For this analysis, temporal changes for three behaviors were assessed: 1) lifetime cigarette use (i.e., ever tried cigarette smoking, even one or two puffs), 2) current cigarette use (i.e., smoked cigarettes on >1 of the 30 days preceding the survey), and 3) current frequent cigarette use (i.e., smoked cigarettes on >20 of the 30 days preceding the survey). For current cigarette use, temporal changes and subgroup differences in 2003 were analyzed by sex, race/ethnicity, and grade. Data are presented only for non-Hispanic black, non-Hispanic white, and Hispanic students because the numbers of students from other racial/ethnic groups were too small for meaningful analysis.
Data were weighted to provide national estimates, and SUDAAN was used for all data analyses. Temporal changes were analyzed by using logistic regression analyses that assessed linear and quadratic time effects simultaneously and controlled for sex, race/ethnicity, and grade. Quadratic trends indicated significant but nonlinear trends in the data over time. When a significant quadratic trend accompanied a significant linear trend, the data demonstrated a nonlinear variation (e.g., leveling off or change in direction) in addition to an overall increase or decrease over time. T-tests were used to examine differences in current cigarette use in 2003 by sex, race/ethnicity, and grade. All results are statistically significant (p<0.05) unless otherwise noted.

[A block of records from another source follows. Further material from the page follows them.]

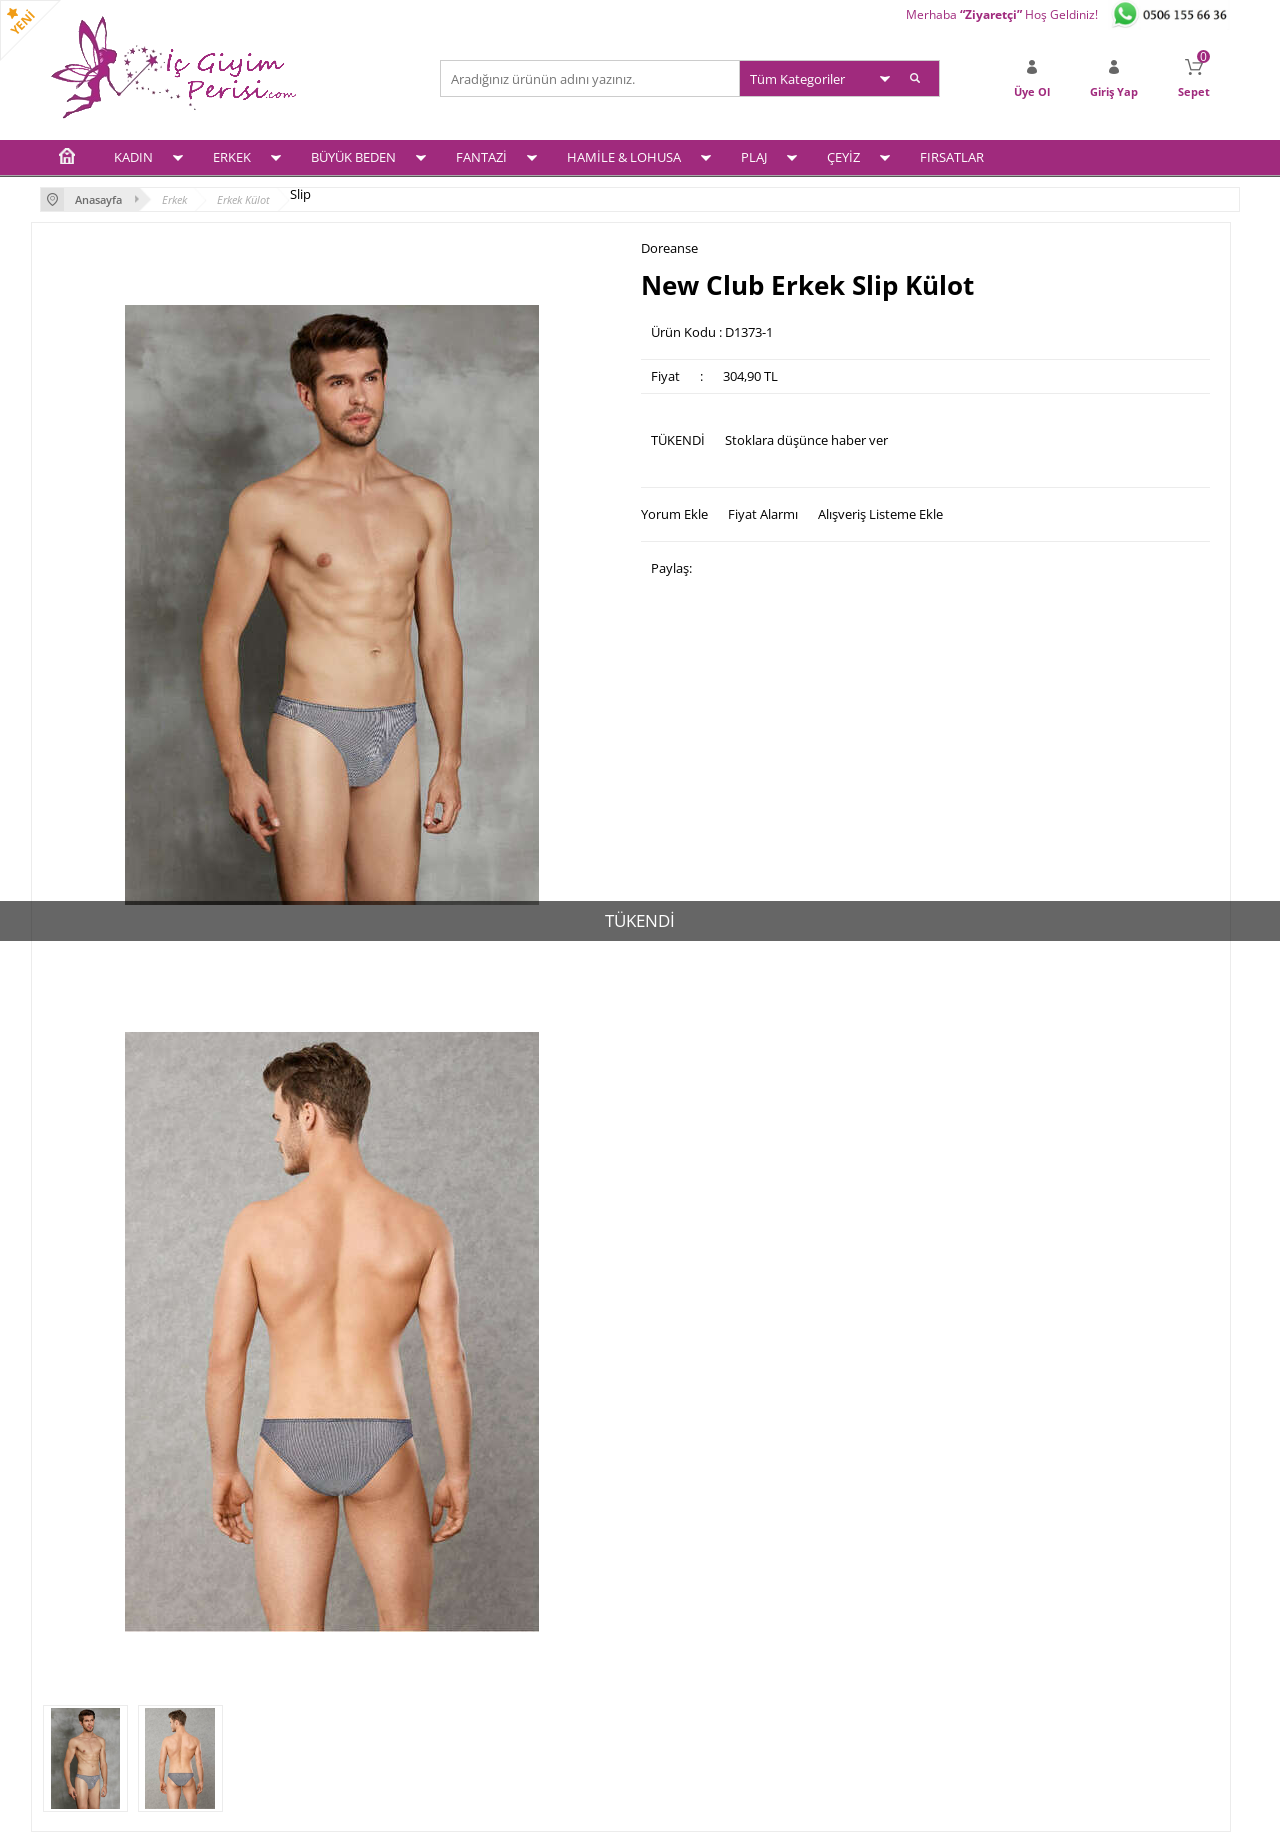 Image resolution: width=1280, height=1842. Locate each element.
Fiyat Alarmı (763, 514)
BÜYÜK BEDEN (353, 157)
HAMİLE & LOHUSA (624, 157)
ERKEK (232, 157)
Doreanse (669, 248)
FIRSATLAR (952, 157)
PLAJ (754, 157)
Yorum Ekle (674, 514)
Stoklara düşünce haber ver (806, 440)
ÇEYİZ (843, 157)
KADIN (133, 157)
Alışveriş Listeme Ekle (880, 514)
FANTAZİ (481, 157) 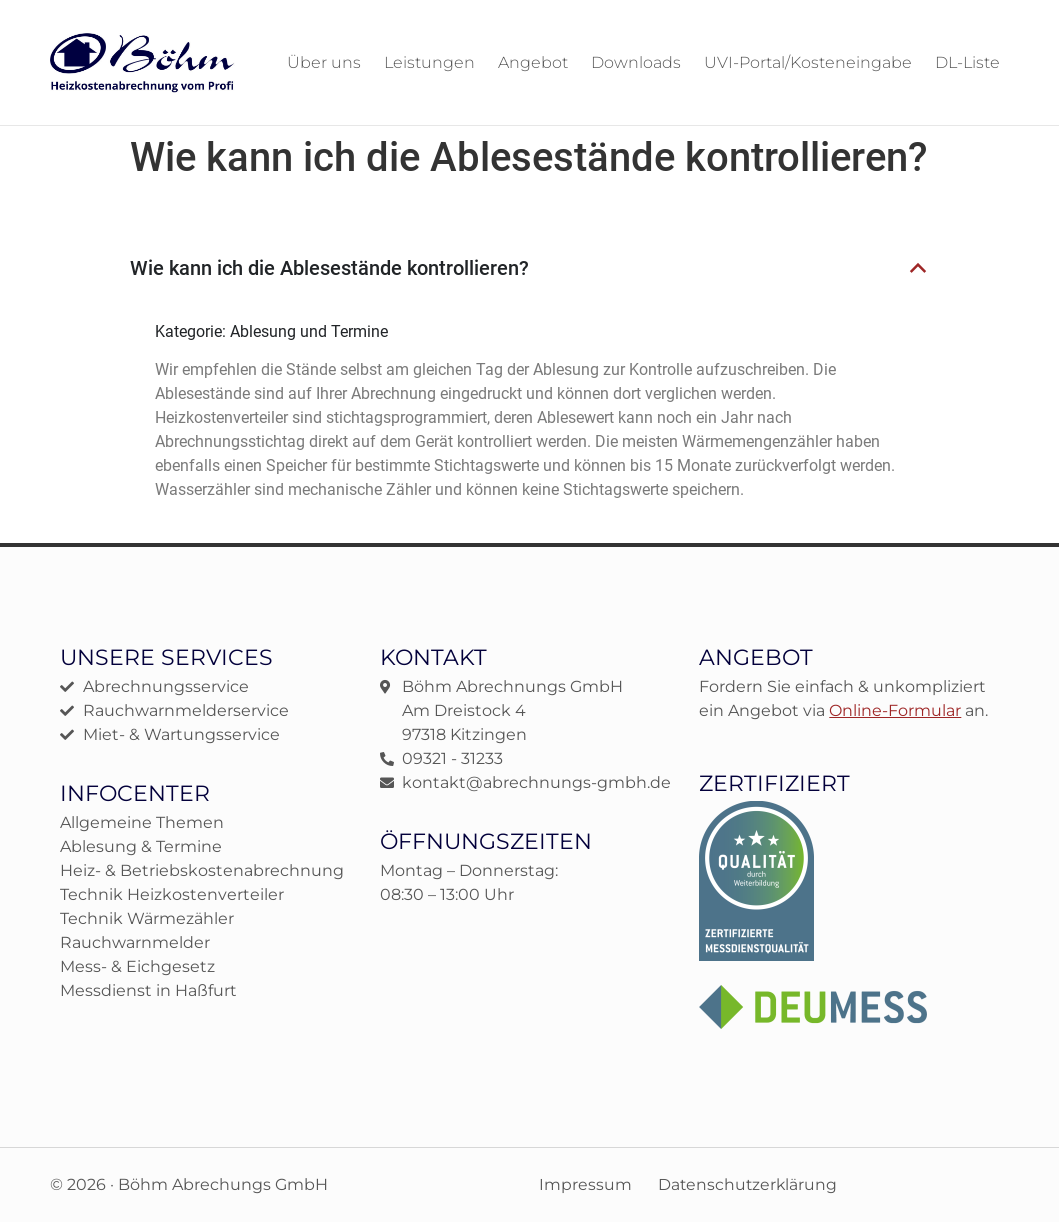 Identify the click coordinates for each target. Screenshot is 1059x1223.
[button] (529, 268)
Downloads (636, 62)
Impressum (582, 1184)
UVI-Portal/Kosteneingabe (808, 62)
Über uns (324, 62)
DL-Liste (967, 62)
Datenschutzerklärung (748, 1184)
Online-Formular (895, 709)
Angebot (533, 62)
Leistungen (429, 62) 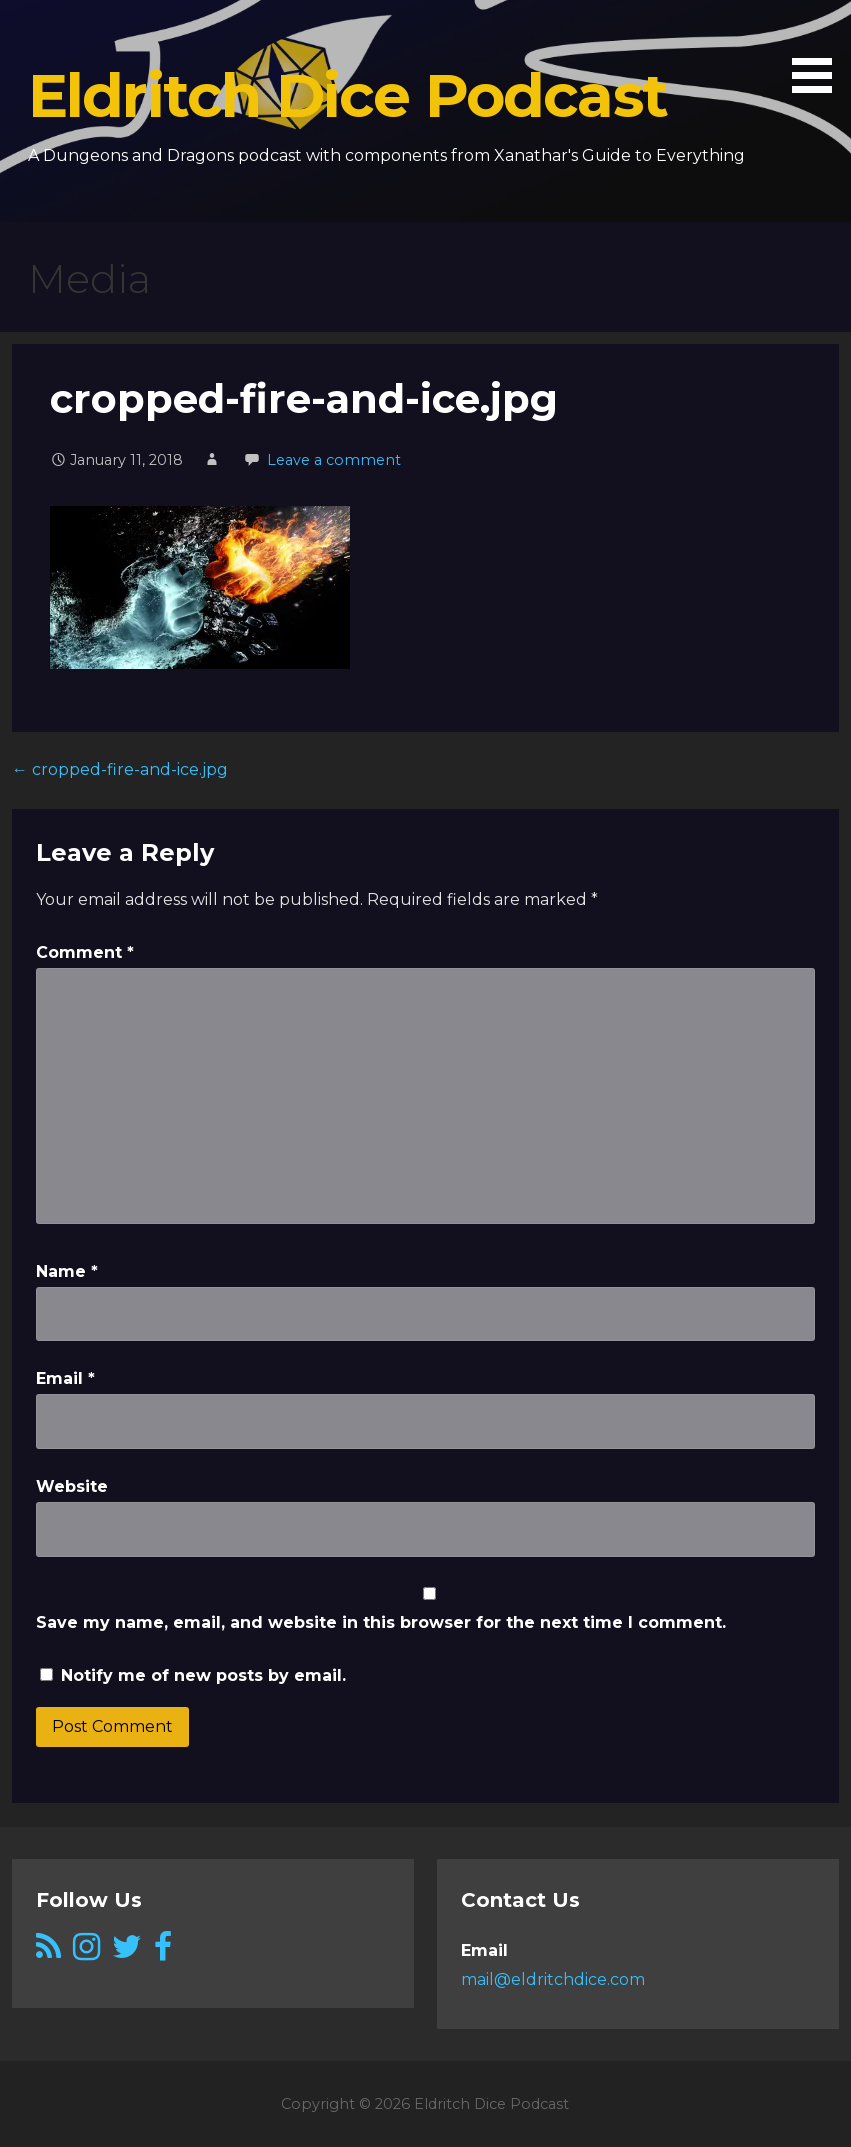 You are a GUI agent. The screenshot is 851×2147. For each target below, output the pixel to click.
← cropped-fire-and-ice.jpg (120, 769)
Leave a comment (334, 460)
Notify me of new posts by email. (203, 1675)
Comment (85, 952)
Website (72, 1486)
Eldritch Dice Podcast (347, 95)
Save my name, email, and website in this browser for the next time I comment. (381, 1622)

Significant linear and quadratic trends were detected for lifetime and current cigarette use. The prevalence of lifetime cigarette use, although stable during the 1990s, declined significantly, from 70.4% in 1999 to 58.4% in 2003 (Table 1). The prevalence of current cigarette use increased from 27.5% in 1991 to 36.4% in 1997 and then declined significantly to 21.9% in 2003. A significant quadratic trend was detected for current frequent cigarette use; the prevalence increased from 12.7% in 1991 to 16.7% in 1997 and 16.8% in 1999, then declined significantly to 9.7% in 2003.